**Instructions for the task:**
A line counts if it contains the word "below" at least once. State how many such lines the records contain, giving the number alone.
[Input material Boundary: Start]
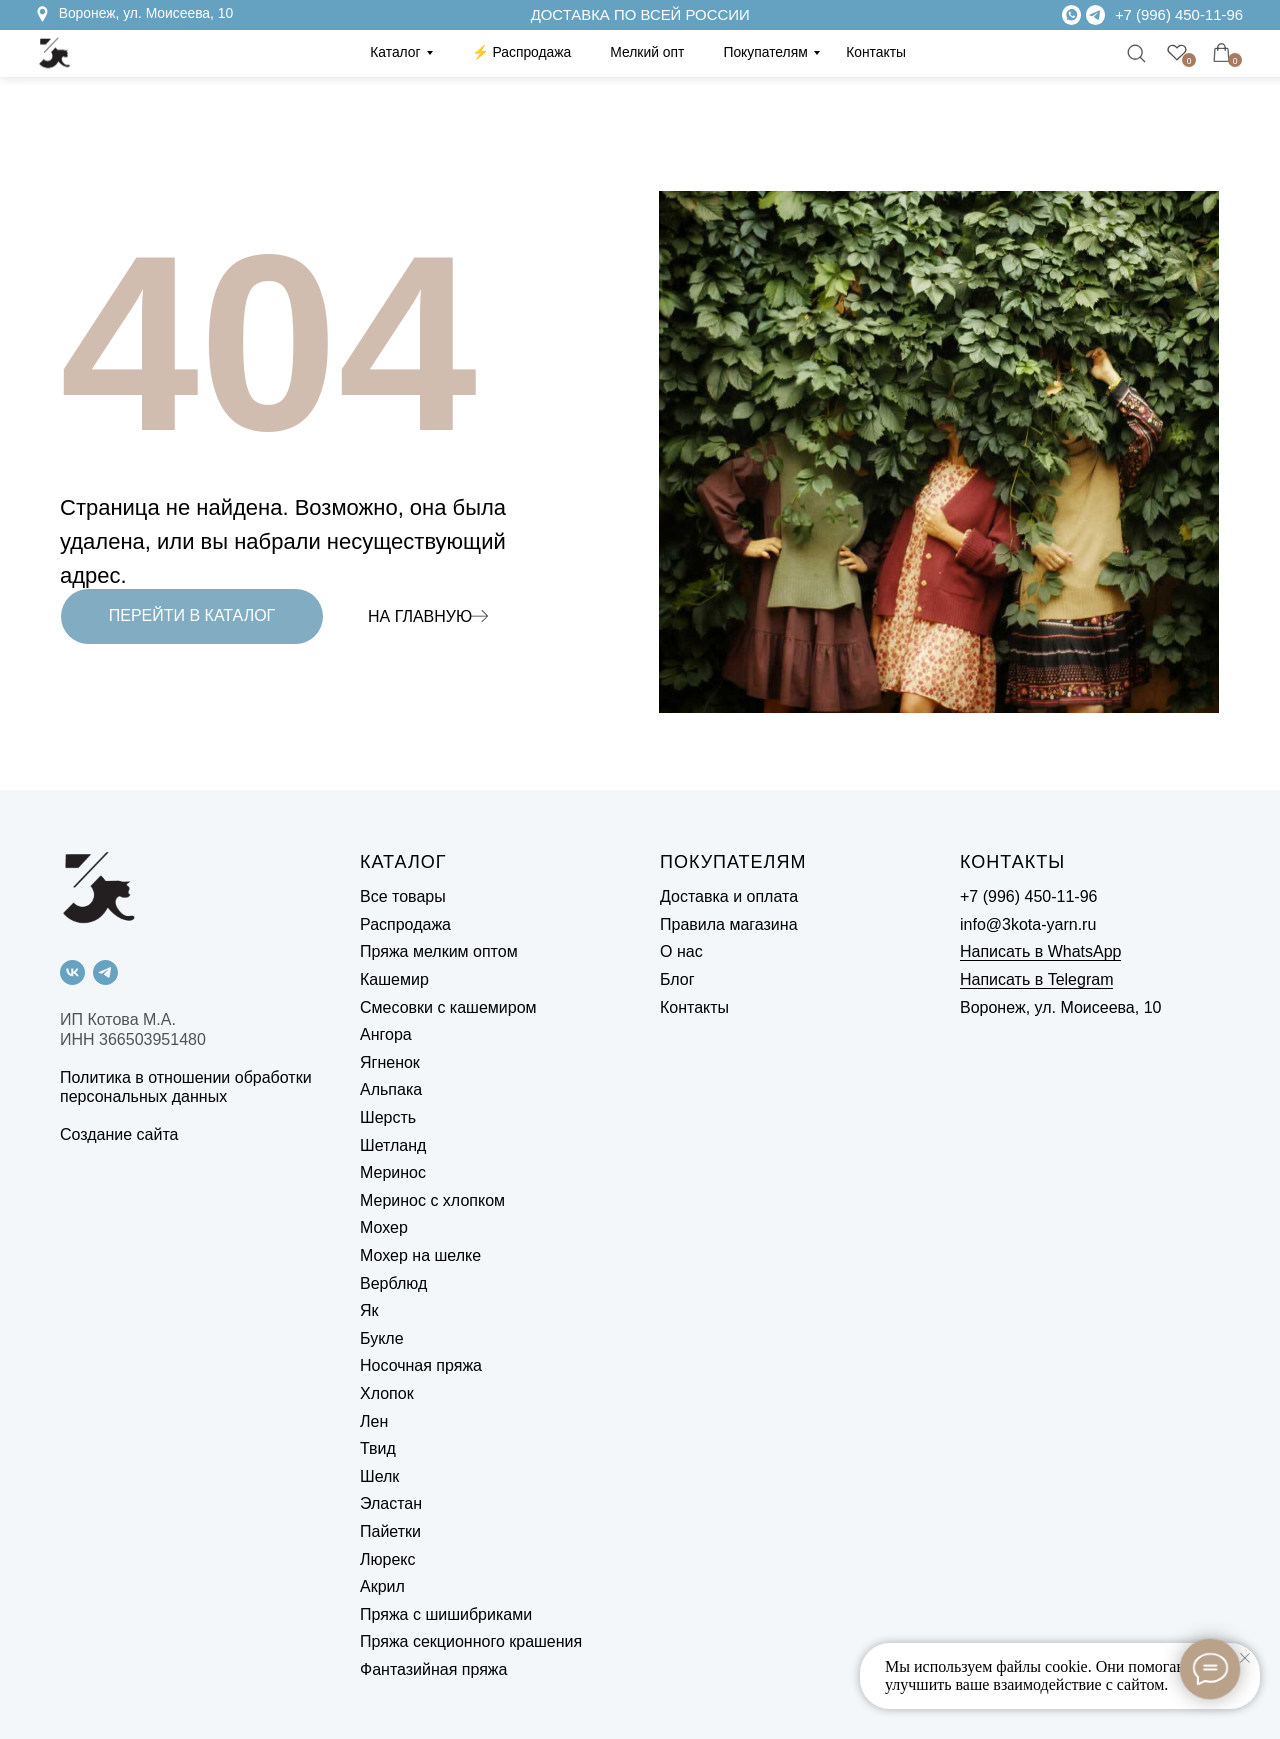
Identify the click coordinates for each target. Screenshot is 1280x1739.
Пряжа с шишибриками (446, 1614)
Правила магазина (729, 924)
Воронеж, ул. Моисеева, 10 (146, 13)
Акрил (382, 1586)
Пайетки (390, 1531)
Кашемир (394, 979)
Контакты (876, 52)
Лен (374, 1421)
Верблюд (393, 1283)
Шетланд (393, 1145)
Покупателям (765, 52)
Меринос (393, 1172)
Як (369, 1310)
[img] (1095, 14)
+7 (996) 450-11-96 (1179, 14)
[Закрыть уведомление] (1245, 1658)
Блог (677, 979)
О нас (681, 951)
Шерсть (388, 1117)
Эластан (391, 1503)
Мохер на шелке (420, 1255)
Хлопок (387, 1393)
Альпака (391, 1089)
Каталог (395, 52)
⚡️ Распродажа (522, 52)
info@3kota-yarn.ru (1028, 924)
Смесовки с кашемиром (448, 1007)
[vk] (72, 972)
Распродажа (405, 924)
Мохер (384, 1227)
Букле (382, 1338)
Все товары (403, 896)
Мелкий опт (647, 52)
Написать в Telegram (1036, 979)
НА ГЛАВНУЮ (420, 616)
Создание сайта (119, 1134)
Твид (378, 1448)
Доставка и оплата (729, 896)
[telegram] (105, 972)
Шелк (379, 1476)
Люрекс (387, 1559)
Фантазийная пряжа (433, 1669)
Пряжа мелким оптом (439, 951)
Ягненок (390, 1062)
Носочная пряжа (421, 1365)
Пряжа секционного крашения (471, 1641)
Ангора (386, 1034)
[Input material Boundary: End]
[Input material Boundary: Start]
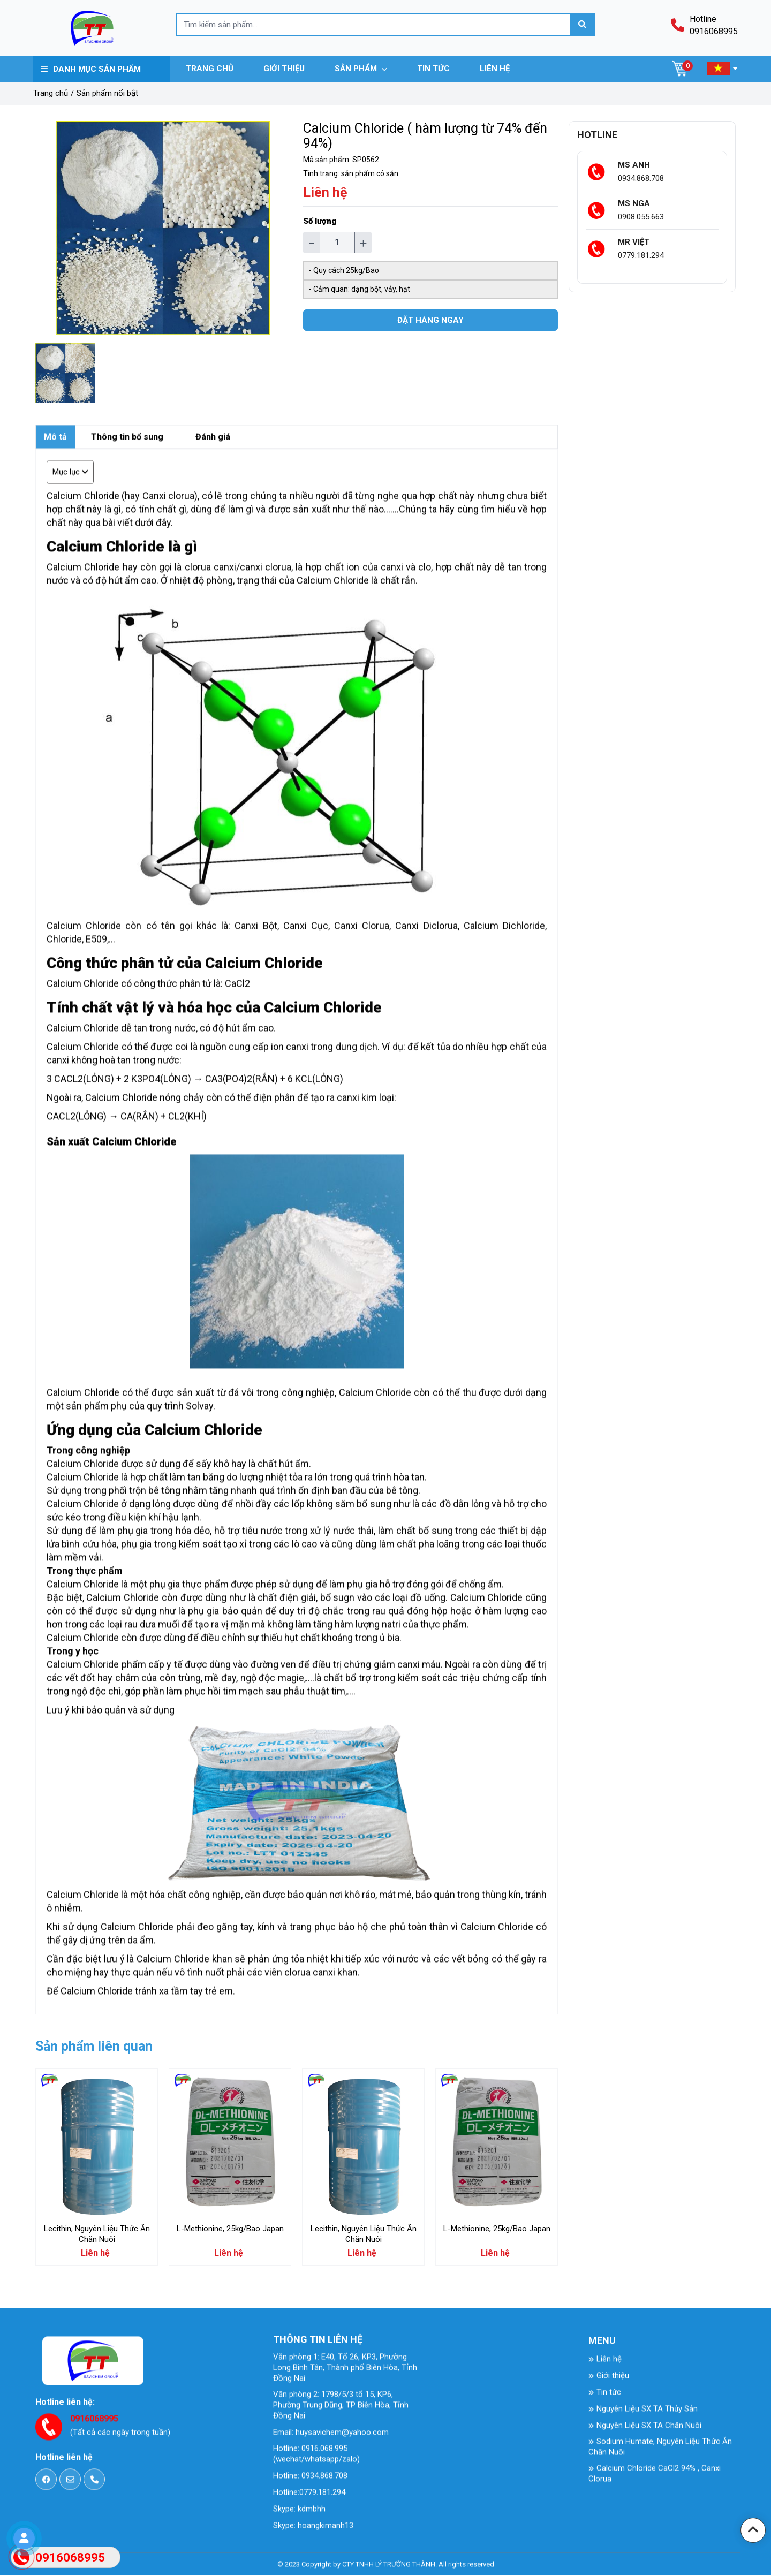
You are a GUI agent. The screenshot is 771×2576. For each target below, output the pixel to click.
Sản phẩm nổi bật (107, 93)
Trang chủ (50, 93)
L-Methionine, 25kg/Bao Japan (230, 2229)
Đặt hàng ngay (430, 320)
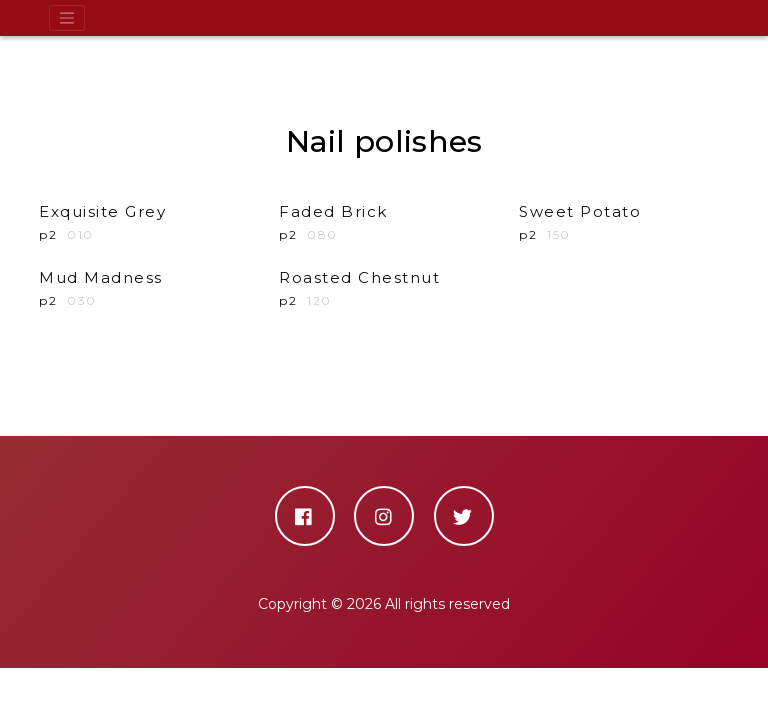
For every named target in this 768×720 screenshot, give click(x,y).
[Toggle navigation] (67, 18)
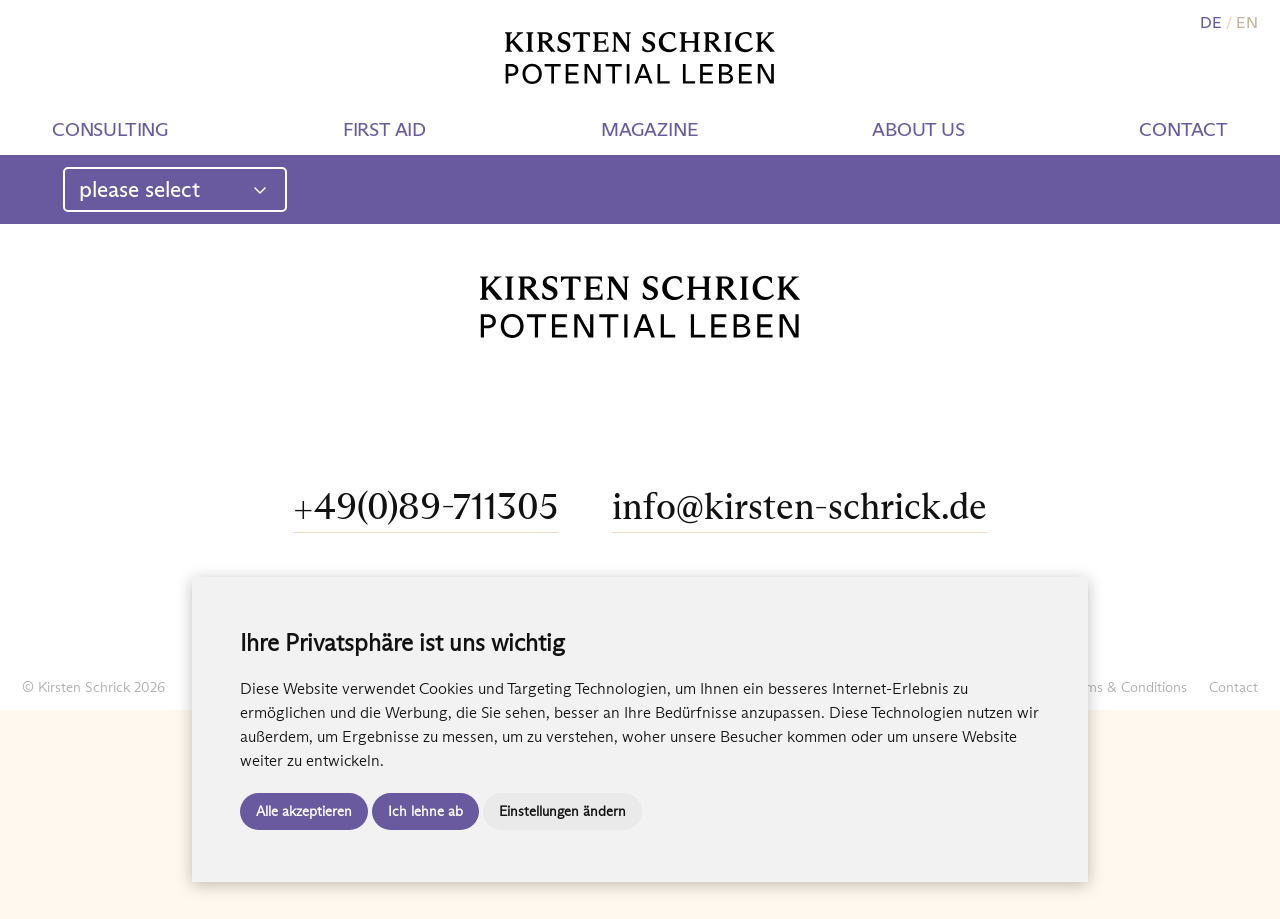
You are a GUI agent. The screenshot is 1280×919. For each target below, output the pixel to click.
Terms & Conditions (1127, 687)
[Input material Boundary: End]
**Solution to the exercise:**
2